The Potter strolled into the lobby of the mercantile bank building, and strolled out again two minutes later shaking his head. "Too much security," he muttered. "He would not pick this one.' Making his way down Main Street, the Potter resembled nothing so much as a diviner searching for water, the only difference being he didn't have a forked stick. He examined several other buildings, always with the same result.
One building he thought extremely promising until he discovered that it housed a factory on every floor.
Kaat asked him about the roofs. Even if he could get to them without attracting attention, the Potter explained, it was the last place a professional would shoot from, if only because every policeman was trained to scan rooftops for the silhouette of a sniper. Also, there was a good chance that the police would station snipers of their own on several of the highest roofs along Main Street to make sure the others were secure. If I were planning to pick off the target, the Potter reasoned, I would look for an open space. And if I would look for an open space, Piotr Borisovich would also look for an open space.
"What if you're wrong?" Kaat asked, biting on a hangnail.
The Potter looked down the canyon. The Sleeper was out there somewhere, he felt it in his bones. "I am not wrong,' he told Kaat. "I cannot be wrong."
"What if?" Kaat persisted. But when she saw the expression on the Potter's face, she said, "I take back the 'what if "

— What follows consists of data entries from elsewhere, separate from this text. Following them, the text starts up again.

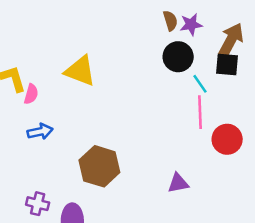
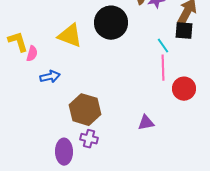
black circle: (178, 57) -> (111, 23), moved, size x1.4
blue arrow: (40, 132) -> (50, 77), moved
purple cross: (38, 204) -> (89, 139), moved

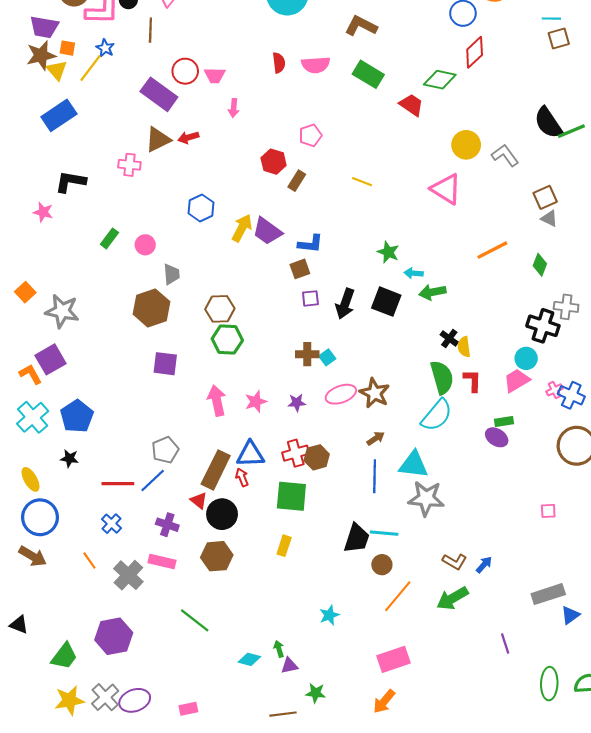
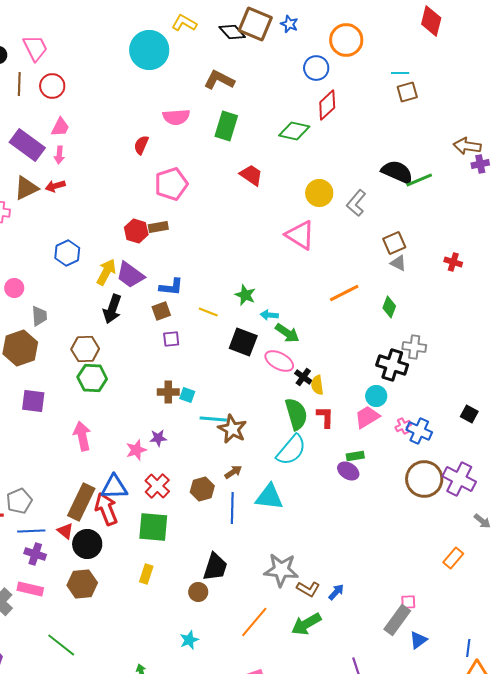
red semicircle: (279, 63) -> (141, 145), moved, turned -150
red circle: (185, 71) -> (52, 86), moved
green rectangle: (368, 74) -> (226, 126), turned 76
pink trapezoid: (215, 75) -> (60, 127), moved, turned -65
red trapezoid: (411, 105) -> (251, 175), moved
pink arrow: (234, 108) -> (59, 155), moved
black semicircle: (548, 123) -> (397, 172), turned 148
pink pentagon: (310, 135) -> (171, 184), size x1.5
gray L-shape: (505, 155) -> (356, 203), turned -104
red hexagon: (274, 162) -> (136, 231), moved
brown rectangle: (297, 181) -> (158, 227), turned 48
yellow line: (362, 182) -> (208, 312), moved
green arrow: (432, 292) -> (287, 333), turned -135
black arrow: (345, 304) -> (112, 309), moved
cyan square: (327, 357) -> (187, 395), turned -35
pink ellipse: (341, 394) -> (279, 361), moved, turned 48
pink star: (256, 402) -> (136, 450), moved
gray pentagon: (165, 450) -> (19, 501), moved
red cross: (296, 453) -> (157, 486), turned -30
brown hexagon: (317, 457) -> (202, 489), moved
red arrow: (242, 477) -> (106, 509), size x1.8
blue line: (153, 480) -> (31, 531), moved, turned 40
gray star: (426, 498) -> (281, 570), moved
pink square: (548, 511) -> (408, 602), moved
cyan line: (384, 533) -> (213, 419), moved
brown circle: (382, 565) -> (198, 592), moved
gray rectangle: (548, 594) -> (397, 620), turned -36

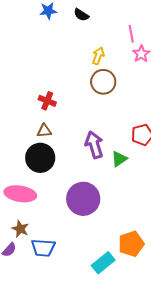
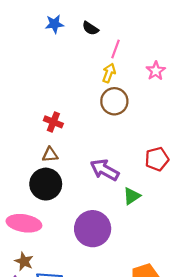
pink line: (131, 34) -> (115, 49), moved, turned 30
purple arrow: (94, 145) -> (105, 170), turned -44
green triangle: (119, 159) -> (132, 196), moved

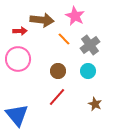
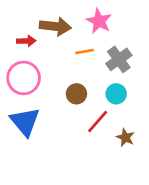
orange line: (64, 39) -> (84, 51), turned -56
red line: (57, 97) -> (98, 122), moved
blue triangle: (17, 115) -> (25, 122), moved

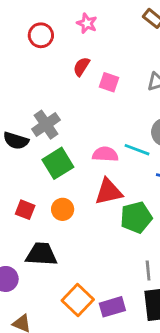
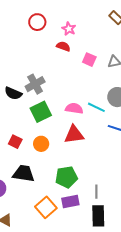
pink star: (87, 23) -> (69, 29), moved
red semicircle: (81, 67) -> (63, 46), turned 72
pink square: (109, 82) -> (89, 60), moved
green pentagon: (136, 217) -> (66, 177), moved
purple rectangle: (112, 307) -> (70, 201), moved

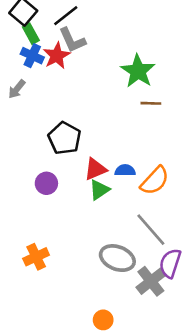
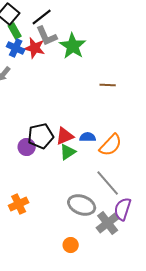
red star: (57, 56) -> (35, 48), turned -30
green star: (138, 71) -> (73, 46), moved
black pentagon: (64, 138) -> (41, 136), moved, turned 30
orange circle: (103, 320) -> (71, 245), moved

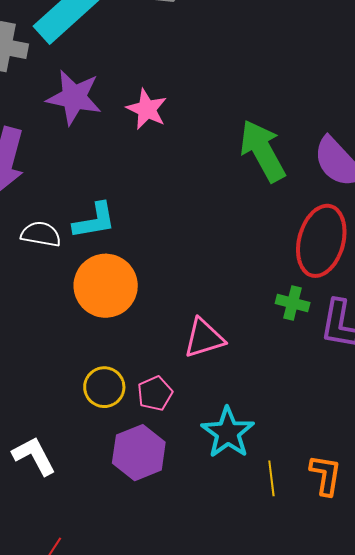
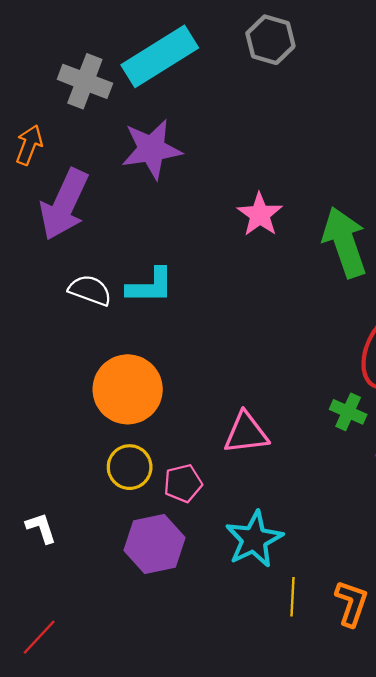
purple star: (74, 97) -> (152, 149), turned -30
pink star: (147, 109) -> (260, 215), moved
orange circle: (106, 286) -> (128, 389), moved
white L-shape: (34, 456) -> (41, 528), size x0.7

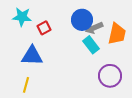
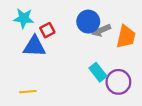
cyan rectangle: (91, 45) -> (98, 72), moved
blue triangle: (32, 56) -> (34, 46), moved
yellow line: (26, 85) -> (28, 92), turned 70

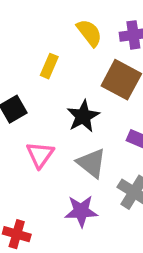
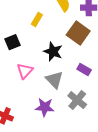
black star: (83, 116) -> (53, 52), turned -30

Continuing down Main Street, the Potter investigated the construction site with several cranes lying on their sides, but saw the chain-link fence around the area and the uniformed guard checking work papers at the only door in the fence. The vest-pocket park sandwiched between two buildings on the right side of the street looked promising until the Potter discovered that it was in a slight depression, which meant that the people who would eventually line the route would mask the target from anyone in the park. At the far end of the downtown canyon there was an old sandstone courthouse, and a series of paved plazas around it, but for the life of him the Potter could not see where a rifleman could hide. Beyond the courthouse the motorcade would jog to the right and then left again, going directly toward and then passing under a rust-colored brick warehouse with a red-white-and-blue Hertz sign on the roof that told the time and the temperature.
"What's wrong with that building?" Kaat asked.
"Nothing," the Potter said, "which is what is wrong with it. It is probably the single best site for a rifleman along the entire route. The angle of fire, the distance to the target, are ideal. Unless the local police are fast asleep, they will post a man at every window."
"What are you staring at?" Kaat asked suddenly.
"I have found what I was looking for," the Potter announced in a low voice. "Look there, to the left of the warehouse building. Do you see it?"
"You mean the slope over there?" Kaat asked.
"Those bushes provide a perfect screen for a rifleman," the Potter said excitedly. "Come on, I want to get a closer look at it."
They crossed Main Street and skirted behind the warehouse, through the parking lot, to the top of the incline at the edge of the lot. The Potter studied the street below through the bushes. "This is it," he told Kaat. "The perfect place for a sniper. The only drawback is that the target will pass at almost right angles to the rifleman, but Piotr Borisovich is an excellent marksman and would not hesitate because of that. He would consider the parking lot at his back a great advantage for the escape, because he does not suspect that he is not meant to escape. He is meant to be caught."